In a discussion hosted by SparkCognition, the webinar was themed on how AI is set to transform manufacturing operations. The webinar started off with an address by Andrea Omidifar, Senior Director at SparkCognition, citing the recent survey by Deloitte, where 85% of manufacturing companies think AI will make or already has made a visible impact on their organization. The market for AI in manufacturing is projected to see the largest growth year-on-year of any market and is predicted to grow at a 33% CAGR.
Bhavana Brar, Senior Director at SparkCognition Government Systems (SGS), addresses the obvious challenges in the manufacturing sector and proposes viable solutions for the problems.
The main problems in the manufacturing sector are reactive maintenance, which leads to increased downtime, equipment failures posing safety concerns and lack of data standardization.
AI can be used to monitor the early signs of potential failures. This is a huge value addition to any manufacturing firm that has critical assets that can potentially act as a bottleneck for any production schedule planned for years. AI can be used to schedule maintenance based on machine usage, production schedules, and asset criticality. It can also be used for real-time monitoring of equipment, which can give valuable data to those on the floor.
Another problem that is faced with regard to data is the excess availability of data but the lack of standards the data possesses. The data across different systems is fragmented, and it is really difficult to aggregate and gain meaningful insights from it. AI here can pre-process the data and make it more presentable. In fact, this is the primary problem any company adopting AI should face: make their data simple for the AI model to process.
The aforementioned operations are elaborated with use cases.

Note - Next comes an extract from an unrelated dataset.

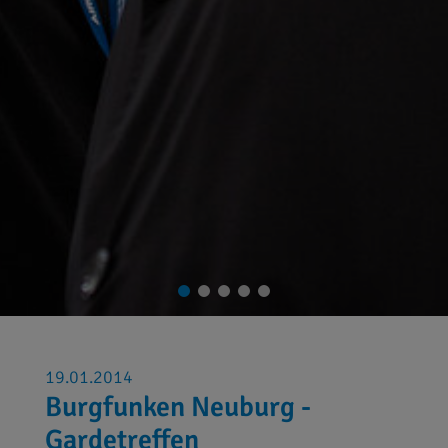
19.01.2014
Burgfunken Neuburg -
Gardetreffen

The first use case is leveraging the predictive maintenance capability of AI to detect the anomalous behavior of assets and provide information on the impending failure to the operators nearby. In the aerospace industry, a critical component is the autoclave, which is a sealed steel chamber made of stainless steel capable of withstanding high temperatures and pressures. It is used to manufacture components like fuselages. When systems like this fail without any critical warning, it is very costly for the company as it can throw production off-schedule and leave tons of metal to be discarded.
A common problem with maintenance or repairs faced by various industries is the subject matter expertise barrier to identifying the root cause of failure of the incoming product, addressing the issue, and addressing said problem with a suitable solution. There is also the added problem of iterations, where you have to sample the product enough times before it is ready to be released back onto the markets.

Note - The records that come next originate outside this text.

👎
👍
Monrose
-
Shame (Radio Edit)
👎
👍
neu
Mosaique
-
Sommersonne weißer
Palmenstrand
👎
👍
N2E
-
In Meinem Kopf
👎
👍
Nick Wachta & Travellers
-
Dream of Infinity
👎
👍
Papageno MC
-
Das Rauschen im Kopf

This problem can be mitigated by providing the test engineers and the technicians with suitable tools that leverage AI recommendations for repair actions for the current failures. These tools are built based on historical data of problems and solutions employed to mitigate the said problems. This will help accelerate the turnaround time for the repair operations.

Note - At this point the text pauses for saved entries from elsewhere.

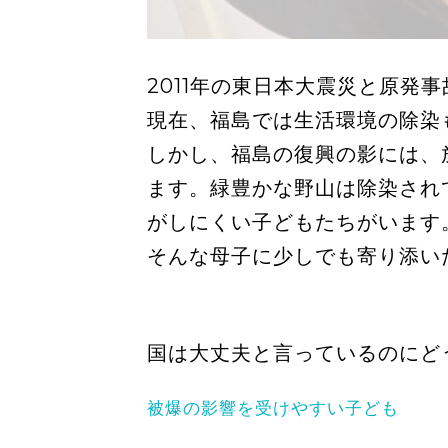
2011年の東日本大震災と原発事
現在、福島では生活環境の除染
しかし、福島の復興の影には、
ます。緑豊かな野山は除染され
がしにくい子どもたちがいます
そんな母子に少しでも寄り添い
国は大丈夫と言っているのにど
被爆の影響を受けやすい子ども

There are a lot of manuals that are referenced in aerospace and other industries that are potentially decades old and pose linguistic barriers, and some are written in old, archaic English. Wrongful interpretation of all these is common. This is really hard for current-day technicians and engineers to follow. They are probably adding to the errors as they interpret it. There is also the duplication of information among the vast body of documents. This is very costly from a certification point of view. Discernment of all the right information would take time, which will mean pushing back the production schedules.
This is where LLMs are used to simplify documents and find similarities in the vast document archives. They eliminate manual browsing and quicken the process, helping remove the excess time consumed with accurate information for engineers to work with.